In the data below, begin at the line with "deco interiors" and stop after the line with "licensed to Sotheby's"; output those lines exactly and no pictures.

**SUPPLIED MATERIAL:**
────────────────────
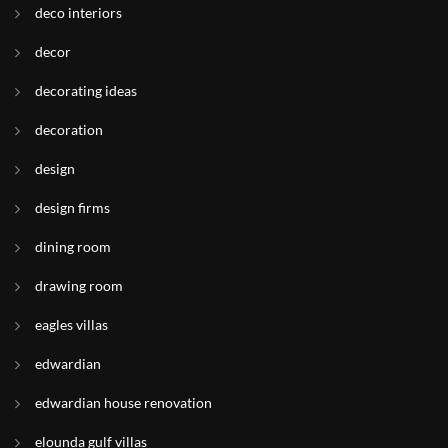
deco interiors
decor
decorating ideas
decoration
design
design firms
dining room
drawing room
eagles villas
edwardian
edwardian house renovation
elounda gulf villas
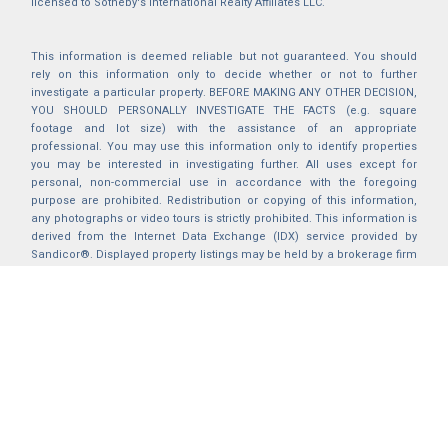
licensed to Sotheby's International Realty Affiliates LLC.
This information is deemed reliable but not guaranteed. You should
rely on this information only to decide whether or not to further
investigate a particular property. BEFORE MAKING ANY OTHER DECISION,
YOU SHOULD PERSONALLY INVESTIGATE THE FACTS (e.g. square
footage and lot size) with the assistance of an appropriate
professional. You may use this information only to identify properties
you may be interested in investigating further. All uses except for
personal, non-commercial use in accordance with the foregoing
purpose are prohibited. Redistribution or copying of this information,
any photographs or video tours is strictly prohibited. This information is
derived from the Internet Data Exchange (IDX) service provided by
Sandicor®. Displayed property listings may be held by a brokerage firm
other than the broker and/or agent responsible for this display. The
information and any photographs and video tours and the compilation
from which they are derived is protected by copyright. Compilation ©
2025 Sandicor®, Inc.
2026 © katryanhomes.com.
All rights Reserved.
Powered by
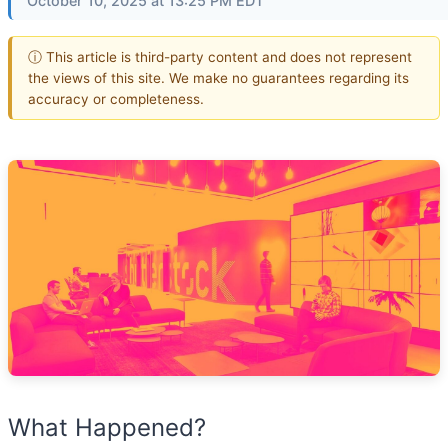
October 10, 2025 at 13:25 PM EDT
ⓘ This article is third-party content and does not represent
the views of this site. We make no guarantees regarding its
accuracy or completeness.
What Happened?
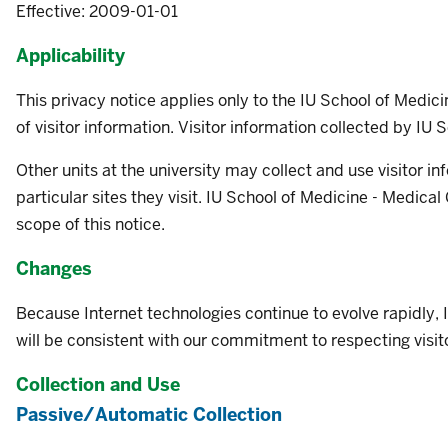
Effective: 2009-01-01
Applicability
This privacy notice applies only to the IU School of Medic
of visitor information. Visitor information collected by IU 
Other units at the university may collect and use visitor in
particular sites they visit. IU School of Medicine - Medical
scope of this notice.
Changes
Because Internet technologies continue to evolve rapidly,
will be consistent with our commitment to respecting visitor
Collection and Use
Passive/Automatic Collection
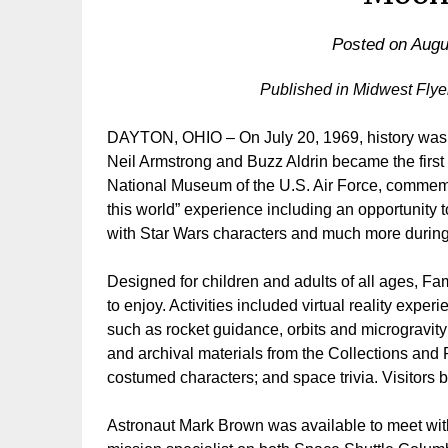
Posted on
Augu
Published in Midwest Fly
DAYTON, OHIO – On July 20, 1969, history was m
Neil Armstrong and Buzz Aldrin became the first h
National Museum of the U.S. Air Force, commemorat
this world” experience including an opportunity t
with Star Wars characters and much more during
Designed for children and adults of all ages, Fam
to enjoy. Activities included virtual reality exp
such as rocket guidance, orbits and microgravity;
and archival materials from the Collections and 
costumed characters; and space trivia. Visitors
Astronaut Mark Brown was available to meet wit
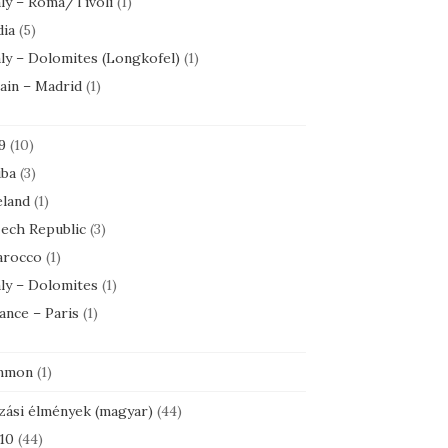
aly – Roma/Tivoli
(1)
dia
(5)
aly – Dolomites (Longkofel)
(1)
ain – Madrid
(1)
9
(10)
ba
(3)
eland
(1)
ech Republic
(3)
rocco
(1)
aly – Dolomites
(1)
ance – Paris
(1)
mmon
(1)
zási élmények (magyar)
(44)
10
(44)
────────────────────
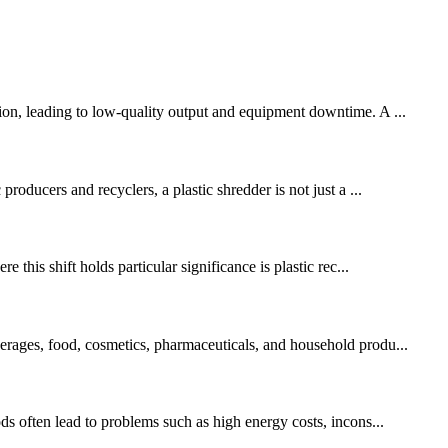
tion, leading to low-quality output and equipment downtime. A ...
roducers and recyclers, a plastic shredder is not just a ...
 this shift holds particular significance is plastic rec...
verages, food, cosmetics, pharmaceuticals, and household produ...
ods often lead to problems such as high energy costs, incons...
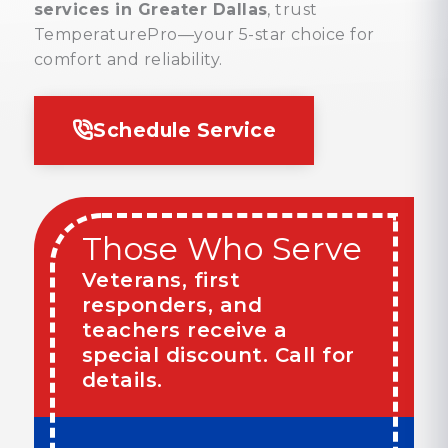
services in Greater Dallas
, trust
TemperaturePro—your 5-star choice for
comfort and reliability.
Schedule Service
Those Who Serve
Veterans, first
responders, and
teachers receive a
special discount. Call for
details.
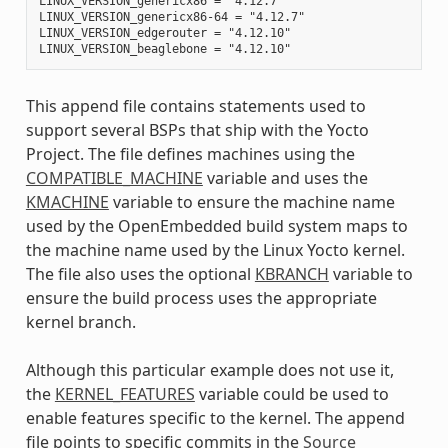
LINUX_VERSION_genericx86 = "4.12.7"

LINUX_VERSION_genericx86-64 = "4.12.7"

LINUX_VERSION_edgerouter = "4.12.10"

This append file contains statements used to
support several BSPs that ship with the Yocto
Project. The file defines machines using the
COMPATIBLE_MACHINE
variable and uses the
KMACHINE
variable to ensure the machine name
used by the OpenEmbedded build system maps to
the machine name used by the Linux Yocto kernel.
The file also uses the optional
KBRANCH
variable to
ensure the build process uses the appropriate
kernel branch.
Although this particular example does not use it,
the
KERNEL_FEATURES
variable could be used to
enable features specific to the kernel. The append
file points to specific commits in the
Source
────────────────────
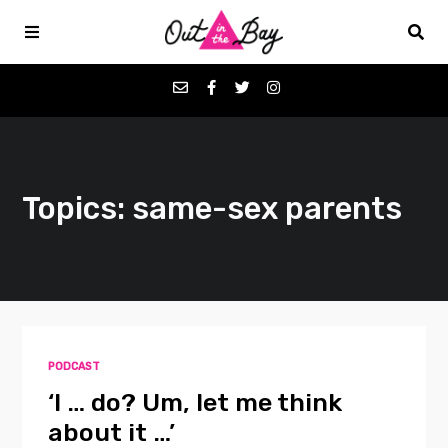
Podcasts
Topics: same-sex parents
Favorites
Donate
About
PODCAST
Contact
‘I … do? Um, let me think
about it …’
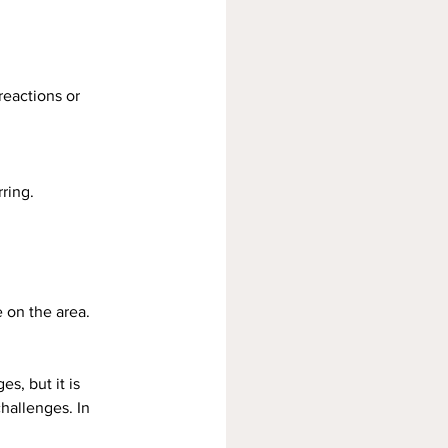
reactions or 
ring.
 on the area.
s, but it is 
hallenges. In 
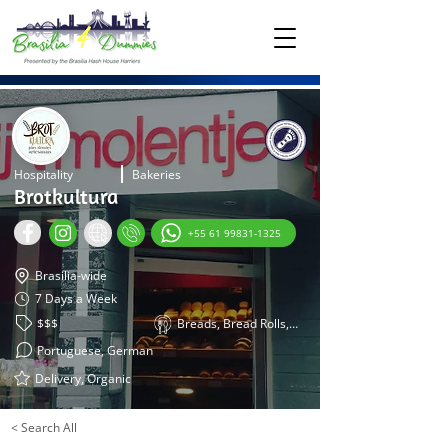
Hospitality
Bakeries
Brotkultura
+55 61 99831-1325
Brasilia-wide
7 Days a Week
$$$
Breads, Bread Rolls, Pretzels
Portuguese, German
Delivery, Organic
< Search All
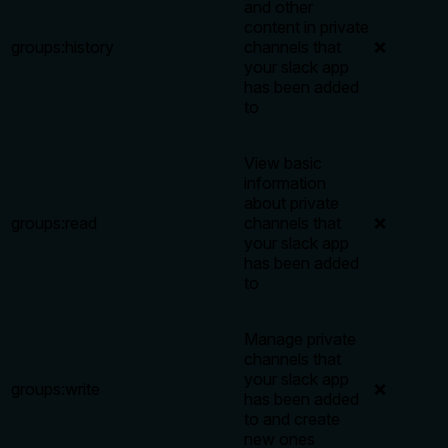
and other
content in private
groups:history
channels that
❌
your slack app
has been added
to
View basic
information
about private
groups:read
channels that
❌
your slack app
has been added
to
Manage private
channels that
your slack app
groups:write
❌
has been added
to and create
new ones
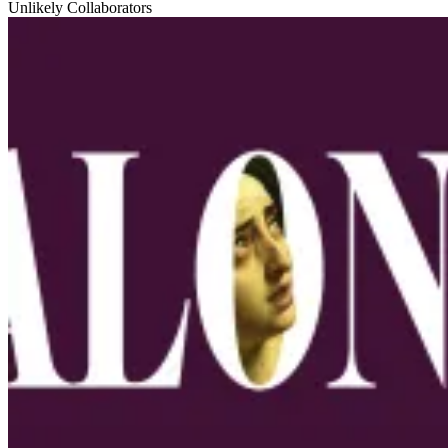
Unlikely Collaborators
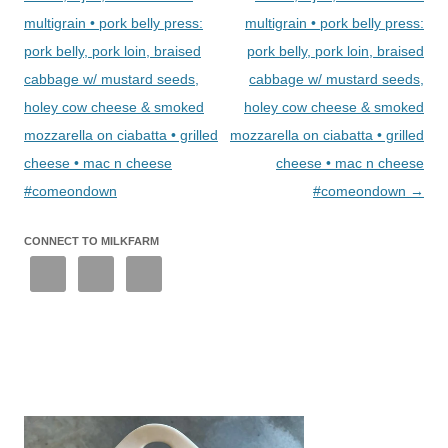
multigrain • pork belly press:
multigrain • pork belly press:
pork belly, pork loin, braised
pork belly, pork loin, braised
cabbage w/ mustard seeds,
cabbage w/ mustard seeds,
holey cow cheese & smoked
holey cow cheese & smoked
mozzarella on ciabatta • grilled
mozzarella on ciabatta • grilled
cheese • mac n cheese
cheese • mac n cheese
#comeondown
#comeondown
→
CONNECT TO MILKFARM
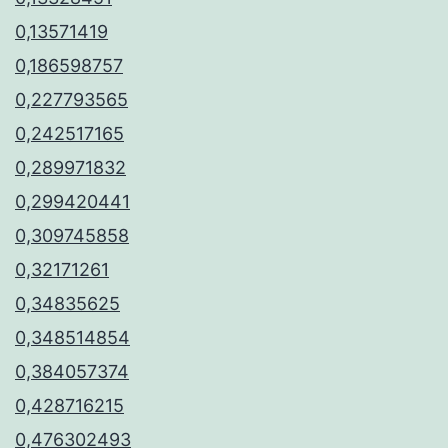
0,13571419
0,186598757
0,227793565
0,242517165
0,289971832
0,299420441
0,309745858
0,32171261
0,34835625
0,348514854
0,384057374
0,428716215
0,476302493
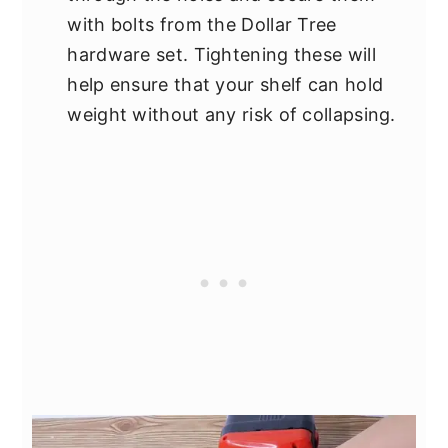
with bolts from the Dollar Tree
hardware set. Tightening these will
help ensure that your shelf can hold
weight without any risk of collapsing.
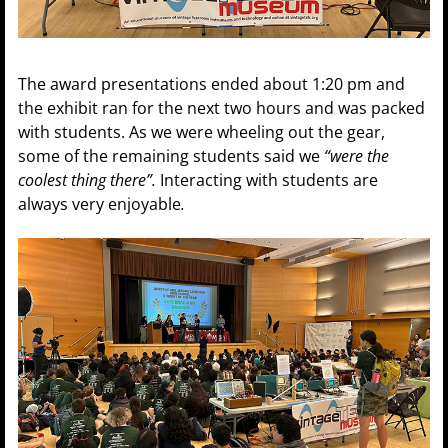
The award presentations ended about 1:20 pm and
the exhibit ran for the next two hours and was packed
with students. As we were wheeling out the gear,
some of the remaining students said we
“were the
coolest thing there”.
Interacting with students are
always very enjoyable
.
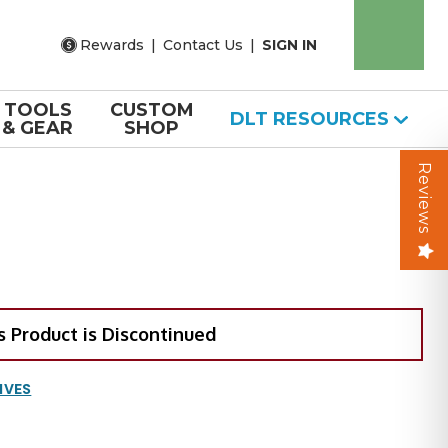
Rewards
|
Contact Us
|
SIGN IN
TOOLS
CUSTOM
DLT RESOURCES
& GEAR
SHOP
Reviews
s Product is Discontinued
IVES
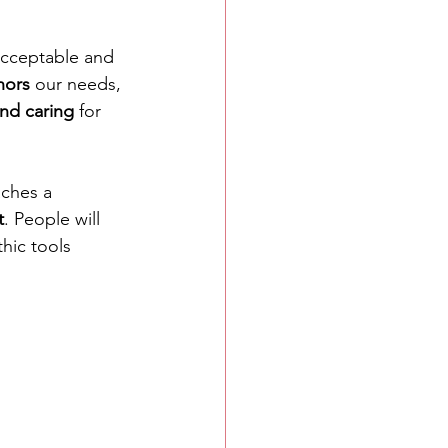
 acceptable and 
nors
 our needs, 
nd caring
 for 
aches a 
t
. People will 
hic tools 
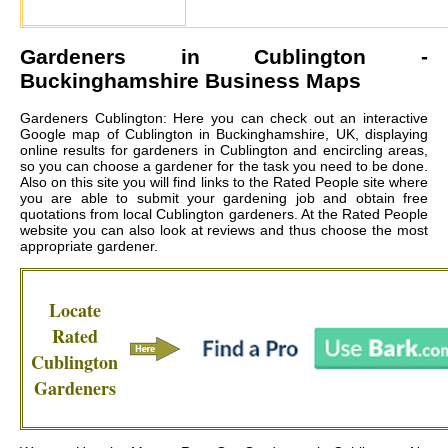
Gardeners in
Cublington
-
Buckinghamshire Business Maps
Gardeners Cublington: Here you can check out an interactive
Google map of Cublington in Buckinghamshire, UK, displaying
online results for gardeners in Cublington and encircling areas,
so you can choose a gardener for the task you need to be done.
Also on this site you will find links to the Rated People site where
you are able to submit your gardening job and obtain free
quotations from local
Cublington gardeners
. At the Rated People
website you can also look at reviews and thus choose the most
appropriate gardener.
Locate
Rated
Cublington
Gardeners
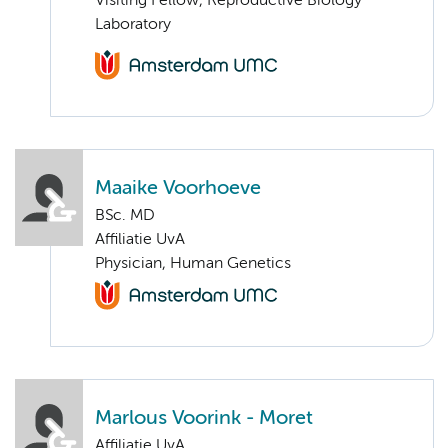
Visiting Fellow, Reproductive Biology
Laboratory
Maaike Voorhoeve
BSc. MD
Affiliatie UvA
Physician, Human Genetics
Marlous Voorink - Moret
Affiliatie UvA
────────────────────
**SOLUTION FOR THIS PROBLEM:**
deco interiors
decor
decorating ideas
decoration
design
design firms
dining room
drawing room
eagles villas
edwardian
edwardian house renovation
elounda gulf villas
licensed to Sotheby's International Realty Affiliates LLC.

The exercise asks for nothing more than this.